Mateus não está dizendo que Jesus "bateu a lista de
profecias". Ele está afirmando que Jesus é o ápice para o qual toda a
Escritura apontava. A Lei, os Profetas, os Salmos, as alianças, os
sacrifícios, o exílio, o retorno: tudo ganha sentido em Cristo.
Pare de usar Mateus como um catálogo de provas históricas.

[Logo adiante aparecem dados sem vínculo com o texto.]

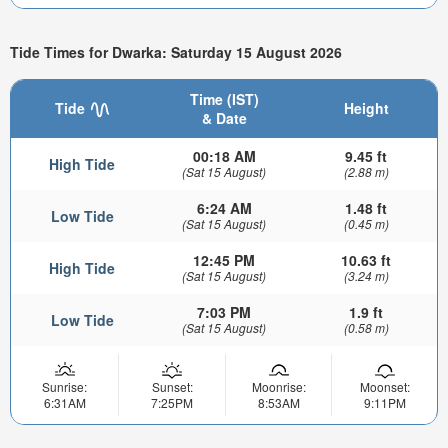
Tide Times for Dwarka: Saturday 15 August 2026
Time (IST)
Tide
Height
& Date
00:18 AM
9.45 ft
High Tide
(Sat 15 August)
(2.88 m)
6:24 AM
1.48 ft
Low Tide
(Sat 15 August)
(0.45 m)
12:45 PM
10.63 ft
High Tide
(Sat 15 August)
(3.24 m)
7:03 PM
1.9 ft
Low Tide
(Sat 15 August)
(0.58 m)
Sunrise:
Sunset:
Moonrise:
Moonset:
6:31AM
7:25PM
8:53AM
9:11PM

Pregue a tensão e a beleza do cumprimento. Mostre como o Antigo Testamento
suspira e o Novo Testamento respira. Quando você ignora a teologia do
cumprimento, seu sermão vira arqueologia religiosa. Quando você a abraça, ele
se torna anúncio vivo.
O Reino dos Céus: Não um Lugar, Mas um Governo Invisível
Mateus evita deliberadamente a expressão "Reino de
Deus" e prefere "Reino dos Céus" (βασιλεία
τῶν οὐρανῶν). Não por timidez, mas por
reverência judaica ao nome divino e por ênfase na origem e na natureza do
governo.
O Reino em Mateus não é um destino pós-morte. É uma
realidade invasiva. É o governo de Deus rompendo a história humana por meio de
Jesus. Começa pequeno (grão de mostarda), cresce escondido (fermento),
confronta estruturas (fariseus, poderes), exige arrependimento (3:2) e culmina
na Grande Comissão (28:18-20).
Sua pregação apresenta o Reino como um clube de benefícios ou como um governo que exige lealdade total? Mateus não permite neutralidade. Ou você se rende ao Rei, ou você luta contra Ele.
Homilética Mateana: Como Expor o Texto Sem Transformá-lo em Moralismo
Um dos erros mais frequentes ao pregar no Evangelho de
Mateus é transformar os ensinamentos de Jesus em listas de comportamento. O
Sermão do Monte vira código de ética. As parábolas viram lições de moral. O
discipulado vira autoaperfeiçoamento. Isso não é homilética. É redução
teológica.
Evitando o Erro Mais Comum: Leitura Atemporal vs. Leitura Cristocêntrica
Mateus é cristocêntrico por natureza. Cada genealogia, cada
cura, cada confrontação, cada parábola aponta para a identidade e a obra de
Cristo. Quando você isola um versículo e o aplica como regra universal sem
passar pelo filtro do Evangelho, você cria um farisaísmo moderno com roupagem
evangélica.
Compare as abordagens:
- Leitura
moralista: "Jesus disse para não jurar. Então, pare de prometer
coisas que não vai cumprir."
- Leitura
cristocêntrica: "Jesus revela que a integridade do coração só é
possível porque Ele viveu a perfeição que a Lei exigia e nos oferece seu
Espírito para moldar nosso caráter."
A primeira gera culpa. A segunda gera gratidão e
transformação.
Diretriz homilética: Toda exposição em Mateus deve
responder a três perguntas:
1. O
que isso revela sobre a identidade e a obra de Cristo?
2. Como
o texto desmascara a autossuficiência humana?
3. De
que forma o Espírito aplica essa verdade hoje, à luz da cruz e da ressurreição?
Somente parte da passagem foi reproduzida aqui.